• **EXERCISE OBJECTIVE**
In the entries below, find each line with the string "point" and copy it.

Dataset entries
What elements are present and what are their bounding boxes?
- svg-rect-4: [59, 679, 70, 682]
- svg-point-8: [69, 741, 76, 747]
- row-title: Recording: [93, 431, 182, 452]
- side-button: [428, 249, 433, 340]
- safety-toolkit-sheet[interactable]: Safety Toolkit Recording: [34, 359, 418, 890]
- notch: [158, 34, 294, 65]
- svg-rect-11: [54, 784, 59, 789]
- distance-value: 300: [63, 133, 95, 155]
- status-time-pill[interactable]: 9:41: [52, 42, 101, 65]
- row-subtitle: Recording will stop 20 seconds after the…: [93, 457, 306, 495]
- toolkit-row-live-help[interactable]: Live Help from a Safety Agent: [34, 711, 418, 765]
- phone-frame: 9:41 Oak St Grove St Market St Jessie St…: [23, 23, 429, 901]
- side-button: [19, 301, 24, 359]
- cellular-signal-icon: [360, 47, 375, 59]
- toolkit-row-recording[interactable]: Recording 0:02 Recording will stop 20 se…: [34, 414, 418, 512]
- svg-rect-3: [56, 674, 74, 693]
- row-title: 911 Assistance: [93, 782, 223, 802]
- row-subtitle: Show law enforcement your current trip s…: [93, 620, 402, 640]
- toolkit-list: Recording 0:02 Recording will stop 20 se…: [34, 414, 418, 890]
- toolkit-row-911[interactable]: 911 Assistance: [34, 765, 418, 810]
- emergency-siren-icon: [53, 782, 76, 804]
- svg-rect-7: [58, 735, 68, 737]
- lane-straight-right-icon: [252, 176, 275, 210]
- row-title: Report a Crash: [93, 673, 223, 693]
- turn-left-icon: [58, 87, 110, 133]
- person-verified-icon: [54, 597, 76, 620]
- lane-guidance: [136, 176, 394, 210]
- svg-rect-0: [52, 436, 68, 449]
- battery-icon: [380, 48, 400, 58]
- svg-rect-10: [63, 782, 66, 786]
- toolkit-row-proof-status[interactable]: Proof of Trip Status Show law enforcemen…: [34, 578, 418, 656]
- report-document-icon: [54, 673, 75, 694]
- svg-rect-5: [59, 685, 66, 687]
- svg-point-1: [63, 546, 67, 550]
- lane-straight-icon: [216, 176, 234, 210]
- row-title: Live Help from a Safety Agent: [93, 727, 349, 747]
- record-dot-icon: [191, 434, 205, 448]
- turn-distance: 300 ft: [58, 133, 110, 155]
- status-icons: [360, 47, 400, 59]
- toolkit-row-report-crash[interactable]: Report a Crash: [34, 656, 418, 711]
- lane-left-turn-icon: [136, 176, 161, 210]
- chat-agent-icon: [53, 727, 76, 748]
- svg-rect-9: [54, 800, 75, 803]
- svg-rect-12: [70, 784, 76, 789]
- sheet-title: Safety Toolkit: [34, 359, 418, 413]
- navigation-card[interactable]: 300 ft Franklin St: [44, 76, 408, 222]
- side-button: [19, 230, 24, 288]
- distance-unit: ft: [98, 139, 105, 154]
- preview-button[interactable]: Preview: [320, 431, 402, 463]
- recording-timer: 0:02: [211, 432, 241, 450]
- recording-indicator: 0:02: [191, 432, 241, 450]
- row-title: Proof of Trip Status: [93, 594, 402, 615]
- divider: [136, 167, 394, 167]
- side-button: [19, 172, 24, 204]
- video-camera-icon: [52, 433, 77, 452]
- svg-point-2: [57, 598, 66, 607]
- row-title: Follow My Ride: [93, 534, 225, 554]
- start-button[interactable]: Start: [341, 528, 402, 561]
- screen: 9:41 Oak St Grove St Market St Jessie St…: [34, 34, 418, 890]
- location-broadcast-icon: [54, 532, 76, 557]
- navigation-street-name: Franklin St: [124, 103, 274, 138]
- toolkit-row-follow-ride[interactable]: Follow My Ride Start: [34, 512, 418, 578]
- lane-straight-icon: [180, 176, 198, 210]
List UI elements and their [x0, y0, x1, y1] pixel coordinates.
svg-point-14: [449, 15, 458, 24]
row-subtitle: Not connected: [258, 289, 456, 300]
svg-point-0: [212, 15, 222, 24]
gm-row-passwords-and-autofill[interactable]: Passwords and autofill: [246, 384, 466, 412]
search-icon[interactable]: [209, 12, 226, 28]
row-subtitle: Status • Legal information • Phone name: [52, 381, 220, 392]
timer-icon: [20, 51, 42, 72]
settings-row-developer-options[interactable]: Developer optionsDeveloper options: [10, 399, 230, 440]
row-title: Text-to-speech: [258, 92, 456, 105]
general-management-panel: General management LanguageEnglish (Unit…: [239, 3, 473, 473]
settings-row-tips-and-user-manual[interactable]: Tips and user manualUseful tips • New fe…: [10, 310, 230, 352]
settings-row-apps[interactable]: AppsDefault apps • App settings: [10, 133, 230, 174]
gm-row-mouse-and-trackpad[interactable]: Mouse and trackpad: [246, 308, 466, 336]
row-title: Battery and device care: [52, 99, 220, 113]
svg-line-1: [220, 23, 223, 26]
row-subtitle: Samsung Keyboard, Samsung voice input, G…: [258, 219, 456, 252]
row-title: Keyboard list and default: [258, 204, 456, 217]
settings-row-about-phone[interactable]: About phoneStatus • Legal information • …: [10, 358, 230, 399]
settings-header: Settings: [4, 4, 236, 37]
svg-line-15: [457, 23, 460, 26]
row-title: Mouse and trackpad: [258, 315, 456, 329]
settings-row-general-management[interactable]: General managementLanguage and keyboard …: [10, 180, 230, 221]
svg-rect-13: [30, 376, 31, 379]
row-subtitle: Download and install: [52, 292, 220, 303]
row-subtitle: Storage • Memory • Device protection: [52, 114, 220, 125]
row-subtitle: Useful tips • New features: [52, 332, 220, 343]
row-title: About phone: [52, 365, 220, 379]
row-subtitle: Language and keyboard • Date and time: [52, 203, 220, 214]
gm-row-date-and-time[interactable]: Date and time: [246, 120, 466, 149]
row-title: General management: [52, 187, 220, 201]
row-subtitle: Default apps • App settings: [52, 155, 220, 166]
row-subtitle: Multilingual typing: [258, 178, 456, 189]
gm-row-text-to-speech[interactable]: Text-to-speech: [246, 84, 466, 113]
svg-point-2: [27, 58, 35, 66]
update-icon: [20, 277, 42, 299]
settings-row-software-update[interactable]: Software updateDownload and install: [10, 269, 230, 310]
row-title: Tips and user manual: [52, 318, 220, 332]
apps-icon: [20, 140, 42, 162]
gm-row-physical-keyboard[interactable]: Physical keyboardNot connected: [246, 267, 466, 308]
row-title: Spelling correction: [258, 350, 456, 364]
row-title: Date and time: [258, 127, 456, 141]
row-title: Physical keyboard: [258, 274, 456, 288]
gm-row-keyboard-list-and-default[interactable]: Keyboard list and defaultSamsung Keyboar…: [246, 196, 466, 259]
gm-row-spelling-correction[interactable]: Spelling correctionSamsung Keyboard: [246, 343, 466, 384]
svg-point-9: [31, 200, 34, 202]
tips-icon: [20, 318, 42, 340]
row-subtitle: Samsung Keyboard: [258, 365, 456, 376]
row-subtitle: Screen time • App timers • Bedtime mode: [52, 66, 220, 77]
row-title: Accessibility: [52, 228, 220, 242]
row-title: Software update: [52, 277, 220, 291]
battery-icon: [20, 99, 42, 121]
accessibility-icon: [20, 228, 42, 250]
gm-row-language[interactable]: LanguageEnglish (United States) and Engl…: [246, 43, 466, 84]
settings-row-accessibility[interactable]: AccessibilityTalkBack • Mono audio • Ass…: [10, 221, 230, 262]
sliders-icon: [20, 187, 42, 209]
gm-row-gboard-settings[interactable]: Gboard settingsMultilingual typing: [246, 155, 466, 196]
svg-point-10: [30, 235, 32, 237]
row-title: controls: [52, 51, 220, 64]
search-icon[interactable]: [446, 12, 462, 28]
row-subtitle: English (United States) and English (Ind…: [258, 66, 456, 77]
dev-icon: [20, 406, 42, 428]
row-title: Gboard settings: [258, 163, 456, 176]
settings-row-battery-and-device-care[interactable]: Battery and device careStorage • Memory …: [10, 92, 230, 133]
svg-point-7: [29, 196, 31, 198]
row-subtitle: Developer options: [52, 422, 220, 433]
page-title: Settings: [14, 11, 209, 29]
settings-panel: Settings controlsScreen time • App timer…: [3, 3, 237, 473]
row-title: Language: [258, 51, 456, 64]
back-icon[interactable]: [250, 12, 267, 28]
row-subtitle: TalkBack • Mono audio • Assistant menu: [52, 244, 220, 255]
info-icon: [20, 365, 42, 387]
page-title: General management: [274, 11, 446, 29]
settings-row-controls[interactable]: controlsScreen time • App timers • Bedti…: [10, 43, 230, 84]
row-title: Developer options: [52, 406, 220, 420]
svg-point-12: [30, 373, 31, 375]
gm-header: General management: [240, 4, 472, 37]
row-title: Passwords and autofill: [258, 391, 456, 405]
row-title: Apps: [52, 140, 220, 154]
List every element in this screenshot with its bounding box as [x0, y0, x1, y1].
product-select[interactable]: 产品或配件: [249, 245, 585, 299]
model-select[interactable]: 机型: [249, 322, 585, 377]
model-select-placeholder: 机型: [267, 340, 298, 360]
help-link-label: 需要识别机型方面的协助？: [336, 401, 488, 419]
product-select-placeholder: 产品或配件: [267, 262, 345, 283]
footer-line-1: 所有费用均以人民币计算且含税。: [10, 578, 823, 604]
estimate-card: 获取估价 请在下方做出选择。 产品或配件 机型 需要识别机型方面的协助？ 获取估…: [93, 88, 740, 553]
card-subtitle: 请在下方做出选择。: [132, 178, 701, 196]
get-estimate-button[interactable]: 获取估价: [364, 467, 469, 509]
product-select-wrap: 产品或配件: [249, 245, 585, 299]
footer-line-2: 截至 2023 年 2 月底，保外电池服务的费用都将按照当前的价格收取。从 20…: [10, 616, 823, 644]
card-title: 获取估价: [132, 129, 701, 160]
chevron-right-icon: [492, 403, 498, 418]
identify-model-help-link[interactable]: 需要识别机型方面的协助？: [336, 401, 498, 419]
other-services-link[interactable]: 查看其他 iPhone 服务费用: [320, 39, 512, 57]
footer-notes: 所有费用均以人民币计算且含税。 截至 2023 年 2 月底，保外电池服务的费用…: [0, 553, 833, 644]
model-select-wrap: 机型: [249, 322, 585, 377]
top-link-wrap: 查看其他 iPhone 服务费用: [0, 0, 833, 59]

• **SOLUTION TO THE EXERCISE**
- svg-point-8: [69, 741, 76, 747]
- svg-point-1: [63, 546, 67, 550]
- svg-point-2: [57, 598, 66, 607]
svg-point-14: [449, 15, 458, 24]
svg-point-0: [212, 15, 222, 24]
svg-point-2: [27, 58, 35, 66]
svg-point-9: [31, 200, 34, 202]
svg-point-10: [30, 235, 32, 237]
svg-point-7: [29, 196, 31, 198]
svg-point-12: [30, 373, 31, 375]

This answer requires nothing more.